2. the input/output group throttling method in the large scale distributed shared systems as claimed in claim 1, it is characterized in that described PIO affairs retry state machine comprises two state: idle condition Idle and retry state Retry, this state machine original state is that the state of system power-up when resetting is idle condition, state machine carries out state exchange according to the PIO transaction response type that the message receive logic is received, if what receive is a NACK response, then state machine enters retry state, if what receive is the ACK response, then keep idle condition; After state machine enters retry state, after having only by the time the PIO affairs to send steering logic the PIO affairs that need retry among the FIFO are all finished, just enter idle condition once more; When state machine was in retry state, the WRRDY signal on the deactivation system bus stoped CPU to continue to flow out the PIO request; When state machine was in Idle state, effectively the WRRDY signal allowed CPU to flow out new PIO affairs; Be in retry state at state machine, before the inefficacy WRRDY signal, CPU has flowed out several PIO affairs, at this moment the PIO affairs are kept in the fifo buffer, these affairs all are the affairs that need retry, and all PIO affairs that need retry enter this FIFO according to the order of first in first out, before the retry request is really responded, any subsequent request all can not be finished, and these requests of retry in order; In order to keep the order between these PIO affairs, the PIO affairs send steering logic first PIO affairs of receiving the NACK response are stamped labeling head, to be different from the PIO affairs of the follow-up NACK of receiving response, when the request of leader label during by retry, the order that sends to IOC is promptly flowed out the order of PIO affairs retry the earliest for retry head order, and follow-up request is during by retry, the order that sends to IOC is simple retry order, thereby IOC can conclude which is the earliest PIO affairs, but when the PIO credit time spent, handle this request at first, and return an ACK-HEAD response and notify the affairs of first retry of PI processed; Then, PI stamps labeling head for the next retry affairs closely follow to finish according to the order of sequence to guarantee all PIO affairs; After the PIO of all retries affairs were all finished, state machine returned idle condition.

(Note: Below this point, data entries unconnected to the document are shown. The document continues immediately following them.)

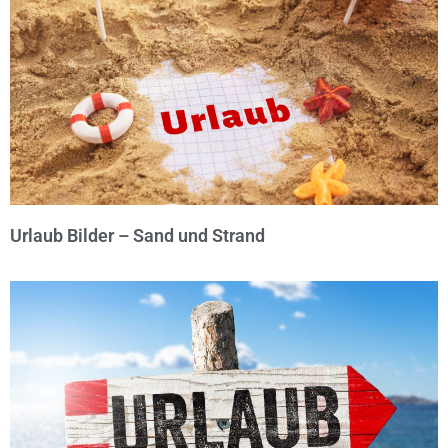
Urlaub Bilder – Sand und Strand
© Michael Bihlmayer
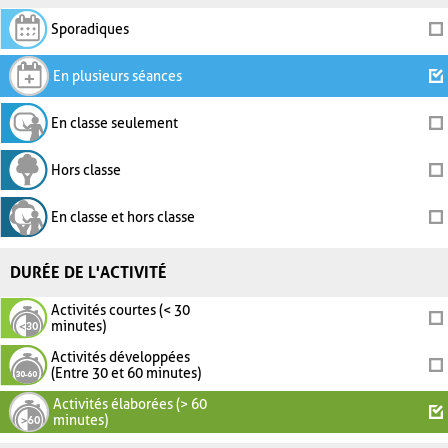
Sporadiques
En plusieurs séances
En classe seulement
Hors classe
En classe et hors classe
DURÉE DE L'ACTIVITÉ
Activités courtes (< 30
minutes)
Activités développées
(Entre 30 et 60 minutes)
Activités élaborées (> 60
minutes)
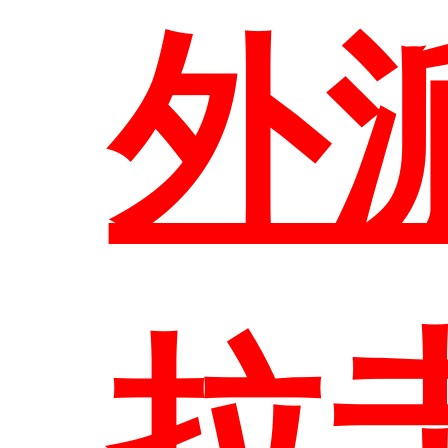
外
首
拉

3. the input/output group throttling method in the large scale distributed shared systems as claimed in claim 1, it is characterized in that each credit counter is by a PIO credit counter, a NACKA counter, a NACKB counter is formed, the PIO credit counter indicates its pairing IO bridge device has available for how many PIO affairs bufferings, when the PIO of certain equipment credit counter is 0, to any subsequent P IO transactions requests, IOC returns the NACK response, after the message receive logic among the NC is received this NACK response, PIO affairs retry state machine enters retry state, WRRDY signal on the while deactivation system bus, stop CPU to continue to flow out the PIO request, realize throttling control the PIO affairs; When the PIO credit counter is not 0, one every PIO request to certain IO equipment, corresponding with it PIO credit counter subtracts 1, response of every reception from this equipment, corresponding PIO credit counter adds 1; The second group throttling steering logic among the NACKA counter records IOC is in the NACK response number that normal operating conditions receives that the PIO affairs are returned; The second group throttling steering logic among the NACKB counter records IOC is in the NACK response number that the throttling operational mode state receives that the PIO affairs are returned.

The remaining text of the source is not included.